Managing a presidency is an onerous task that requires physical and mental strength to perform, aided by the best human resource one can assemble. And a workable plan. We all know that Mr. Buhari was not in the best physical and mental state at the time he took over power. He had to multitask between battling for his health and nursing Nigeria back to health. From his recent robust military strides, the President improved on his personal health, beyond anyone’s wildest imagination. His doctors did a fantastic job of restoring him to health. Unfortunately, this is more than most people will testify about his efforts to pay it forward for Nigeria. It is our endless moaning about the President’s poor performance that makes him contemplate abandoning Daura for Niger Republic. But any way one looks at it, Buhari’s Plan B is both a bad and impossible idea.

It is impossible task to achieve, difficult for any President to effectively shut out praises or condemnations after they leave office. Not if they intend to live and “enjoy” the rest of their days in the world where the media have become ubiquitous, digital, and globally networked. Niger Republic is not an abbey inhabited by monks and nuns who shut out the world to focus on prayers and the contemplative life.

It is also a bad idea. A President is a national treasure that the country maintains for life. In Nigeria, he enjoys 24-hour security. The state guarantees his all-round comfort at the national expense. If he is not running into exile, should Nigeria deploy these resources to keep him healthy and safe in a foreign country?

Is Buhari’s Plan B a coincidence?

Did our President plan this potential future escape to Niger Republic or is it a mere coincidence?? The question is not naïve. Faced with an emergency, he will be in Niger in no time at all, whether he chooses to travel by road, rail or air.

Recall that one of the first infrastructure that Mr. Buhari built on assumption of office was a helipad in his Daura home. With a helicopter on his roof, he can bound out of the bedroom, hop into the chopper and be in Niger Republic in less than five minutes. If his preferred mode of transport is by road, Daura to Takieta on the Route 10 is less than an hour’s drive. However, if he decides to make it a permanent escape and needs to move his property (including the 150 cows), the brand new rail line from Kano to Maradi will come in handy.

The bad news, however, is that he can run but will never hide. Three things will always drag out a leader for the public inquisition. Conscience is one. The social media is another. And history is the final judge. Of the three, the social media appears to be the most troublesome, the reason Buhari is threatening to apply Plan B.

The social media is also active in Niger.

But really, the President need not fret about the heckling that is to come.

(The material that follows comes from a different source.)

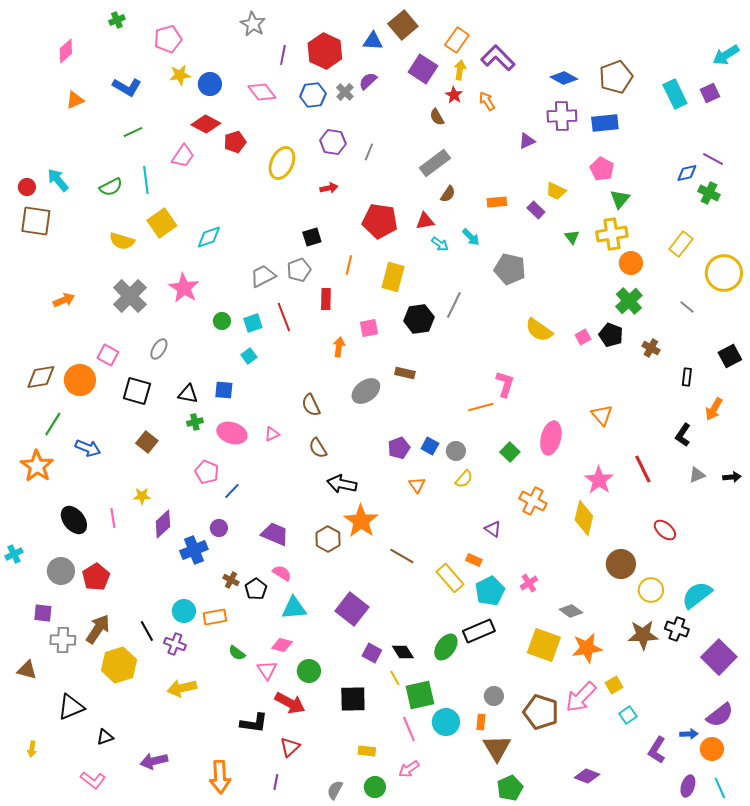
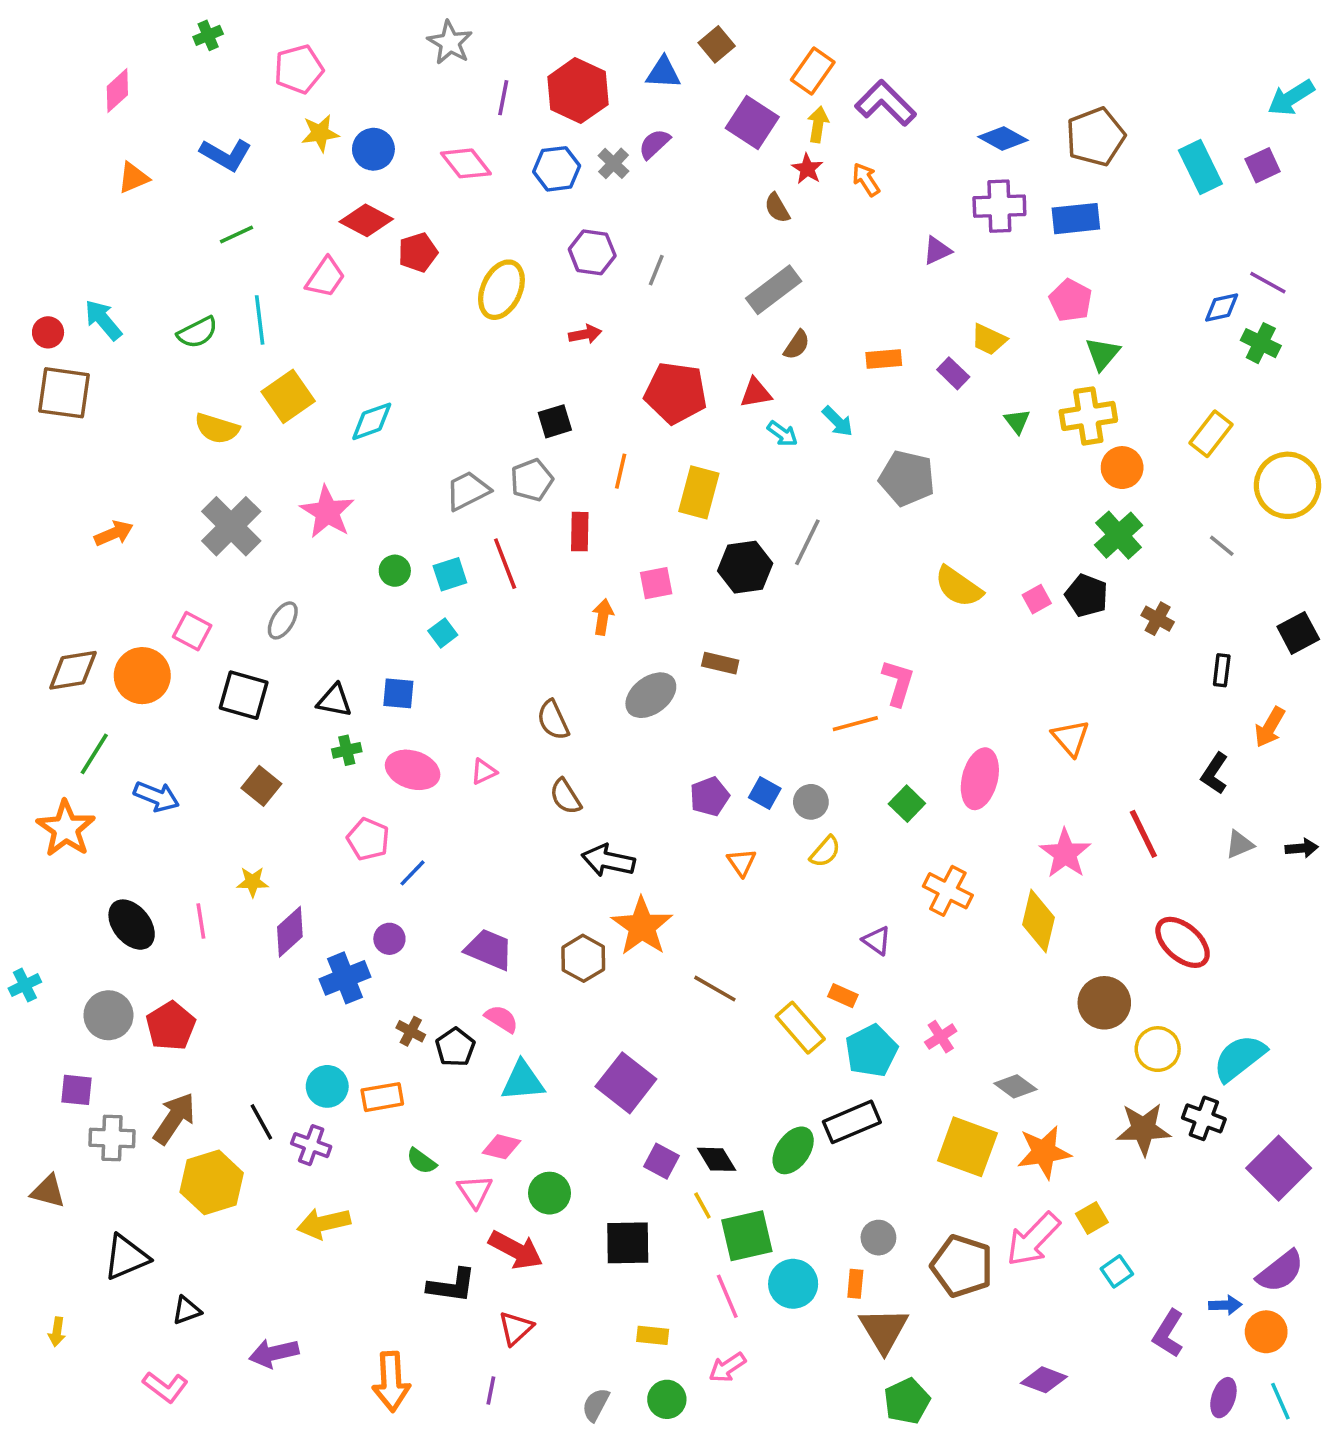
brown square: (403, 25) -> (717, 44), size x0.7
red ellipse: (665, 530) -> (1183, 942), size x1.4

It is a leadership burden, and it dissipates with time – the time it takes for his successor to take his turn at making a mess of things.

A little book of achievements

One other thing. A little book of achievements released by his powerful communication team is a source of comfort, or should be. I call this book “little” because, given the President’s famed monumental achievements, and based on simple mathematical calculation, it should have come in a healthier volume. A 344-page book of hard ”facts and the truth” is more like it.

Here is the mathematics. The Buhari Cabinet averaged 43 Ministers per tenure. If each Minister delivered only one monumental project every 12 months, we should have 344 “monumental projects” executed during the Presidents 96-month tenure. Summarize each achievement per page (in pictures and words). How many pages would that be? So, straight away, there is something fundamentally flawed with a measly 91-page Book of Facts on the Buhari Presidency. Squeezing 96 months of epic achievements into a slim volume is not Nollywood. The achievements should have come serialized in Volumes 1, 2, 3, and so forth.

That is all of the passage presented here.